Bloomberg New Energy Finance has predicted that 54% of all vehicle sales in 2040 will be electric vehicles (EVs). The big driver of this demand comes from increasingly stringent fuel economy regulations, according to its recently released outlook on EV sales.
Speaking during a webinar about the 2017 EV Outlook earlier this month, Colin McKerracher, head of advanced transport at BNEF, explained that the EV market has shifted in the last 18 months to two years where Europe and China are now seeing significant growth. He added that as these markets begin to see annual EV sales penetration top the 1% mark, there will be an acceleration in uptake.
The major incentive driving the increasing levels of EV adoption is fuel economy standards.
“Basically they get increasingly stringent over the next 5 years and really stringent by 2025. The CAFE targets in the US, the European CO2 fleet-wide targets, China’s targets, these all get very difficult to meet without a significant degree of electric vehicles in the mix,” said McKerracher.
What was once a US story is now, the EV market is being driven by China. Two years ago, the country announced that it wanted all new vehicles sales growth to come from new energy vehicles (this included EVs). This would generate about 2 million EV sales a year in 2020 and 7 million by 2025 which would represent approximately 20% of all vehicle sales.
McKerracher said China is taking such an aggressive trajectory for a couple of reasons. One is to reduce oil imports with another being to improve air quality.
“But the really big one that you might hear a bit less about is this is largely about industrial policy. This is about China trying to build a cluster of globally competitive auto companies capable of leapfrogging western brands and exporting cars to the world in the early 2020s and beyond,” he said.

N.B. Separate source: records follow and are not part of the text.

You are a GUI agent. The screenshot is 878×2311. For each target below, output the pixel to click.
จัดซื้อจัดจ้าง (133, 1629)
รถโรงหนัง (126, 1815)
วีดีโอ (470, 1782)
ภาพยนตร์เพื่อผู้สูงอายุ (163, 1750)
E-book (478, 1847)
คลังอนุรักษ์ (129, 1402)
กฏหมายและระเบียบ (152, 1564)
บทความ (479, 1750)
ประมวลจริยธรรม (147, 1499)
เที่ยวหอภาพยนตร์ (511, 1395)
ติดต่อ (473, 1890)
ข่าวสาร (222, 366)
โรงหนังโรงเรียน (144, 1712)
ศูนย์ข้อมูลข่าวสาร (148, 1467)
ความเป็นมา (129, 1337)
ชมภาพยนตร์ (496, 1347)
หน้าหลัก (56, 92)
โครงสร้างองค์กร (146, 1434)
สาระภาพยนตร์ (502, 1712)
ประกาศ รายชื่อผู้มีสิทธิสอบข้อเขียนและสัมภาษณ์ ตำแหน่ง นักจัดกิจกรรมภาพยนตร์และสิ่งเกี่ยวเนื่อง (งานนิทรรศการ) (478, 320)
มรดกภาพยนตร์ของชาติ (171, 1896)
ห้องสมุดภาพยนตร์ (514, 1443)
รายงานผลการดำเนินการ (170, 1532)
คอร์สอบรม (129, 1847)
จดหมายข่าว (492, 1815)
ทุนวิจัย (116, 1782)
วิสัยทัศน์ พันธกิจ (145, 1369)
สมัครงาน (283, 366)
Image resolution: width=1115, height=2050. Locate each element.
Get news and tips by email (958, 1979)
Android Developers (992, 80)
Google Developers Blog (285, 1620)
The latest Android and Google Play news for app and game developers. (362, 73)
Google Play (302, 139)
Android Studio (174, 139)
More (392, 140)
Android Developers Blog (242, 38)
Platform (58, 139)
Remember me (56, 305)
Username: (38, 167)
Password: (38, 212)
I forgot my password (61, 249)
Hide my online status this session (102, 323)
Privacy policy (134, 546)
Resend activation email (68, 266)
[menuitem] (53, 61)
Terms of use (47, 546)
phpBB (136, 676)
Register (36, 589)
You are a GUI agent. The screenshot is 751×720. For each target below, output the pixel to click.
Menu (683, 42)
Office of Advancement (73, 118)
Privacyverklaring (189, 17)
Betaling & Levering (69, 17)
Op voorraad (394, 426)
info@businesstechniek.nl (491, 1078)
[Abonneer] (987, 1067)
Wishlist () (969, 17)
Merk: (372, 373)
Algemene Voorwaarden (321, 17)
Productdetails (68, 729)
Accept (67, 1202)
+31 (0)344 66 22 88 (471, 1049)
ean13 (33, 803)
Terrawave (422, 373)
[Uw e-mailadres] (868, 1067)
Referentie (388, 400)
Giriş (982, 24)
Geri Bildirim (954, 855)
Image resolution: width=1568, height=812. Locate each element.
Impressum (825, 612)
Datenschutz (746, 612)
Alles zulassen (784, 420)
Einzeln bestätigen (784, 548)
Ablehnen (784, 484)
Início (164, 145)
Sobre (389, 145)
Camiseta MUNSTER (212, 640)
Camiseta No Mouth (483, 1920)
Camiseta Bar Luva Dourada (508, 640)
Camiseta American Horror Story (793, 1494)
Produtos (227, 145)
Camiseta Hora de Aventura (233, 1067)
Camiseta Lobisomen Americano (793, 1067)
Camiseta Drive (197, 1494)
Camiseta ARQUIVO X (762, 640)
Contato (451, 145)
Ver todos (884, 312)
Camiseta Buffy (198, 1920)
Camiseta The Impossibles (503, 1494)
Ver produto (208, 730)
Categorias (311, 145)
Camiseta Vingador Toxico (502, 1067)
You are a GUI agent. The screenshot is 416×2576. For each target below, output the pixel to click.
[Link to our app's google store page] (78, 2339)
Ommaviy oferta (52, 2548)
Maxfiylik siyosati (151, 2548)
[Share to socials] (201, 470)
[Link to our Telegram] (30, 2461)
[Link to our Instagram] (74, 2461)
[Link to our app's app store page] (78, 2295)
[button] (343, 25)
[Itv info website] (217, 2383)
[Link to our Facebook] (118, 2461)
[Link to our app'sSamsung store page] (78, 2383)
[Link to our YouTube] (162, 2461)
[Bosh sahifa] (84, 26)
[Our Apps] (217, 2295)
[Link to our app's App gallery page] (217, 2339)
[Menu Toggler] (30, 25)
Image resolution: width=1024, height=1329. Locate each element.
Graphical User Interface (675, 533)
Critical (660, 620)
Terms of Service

Another reason BNEF’s bullish projection for EV sales growth relies on the declining costs of lithium ion batteries. According to its research, battery packs are expected to drop to about $100/kWh in 2025 and then down to $73/kWh in 2030. The declining costs of the battery also means that it will constitute a smaller portion of the overall vehicle cost.
BNEF says that the battery represented 48% of the vehicle cost in 2010, but that will drop to 24% in 2026 and 18% in 2030. This also means that around the 2025 time frame, EVs will be cost competitive (on an upfront cost basis) with internal combustion engine (ICE) vehicles.
Some automakers will get there sooner, noted McKerracher, saying “the point of this comparison between these ones is like for like, we think there is an upfront cost parity point coming based on what we can see on where lithium ion battery prices have been and on where they’re going. And we think that happens generally between 2025 and 2029 depending on the vehicle class and depending on the different part of the world.”
Interesting points from BNEF EV Outlook
- EV share of all vehicle sales: 2025 - 8%; 2030 - 24%; 2035 - 43%; 2040 - 54%
- Approximately 2.5 million barrels per day of automotive fuel will be displaced by EVs by 2030. This jumps to 9 million barrels per day by 2040.
- EVs will drive an additional 1800 TWh in electricity demand by 2040 - this won’t break the grid, or shut down air conditioning.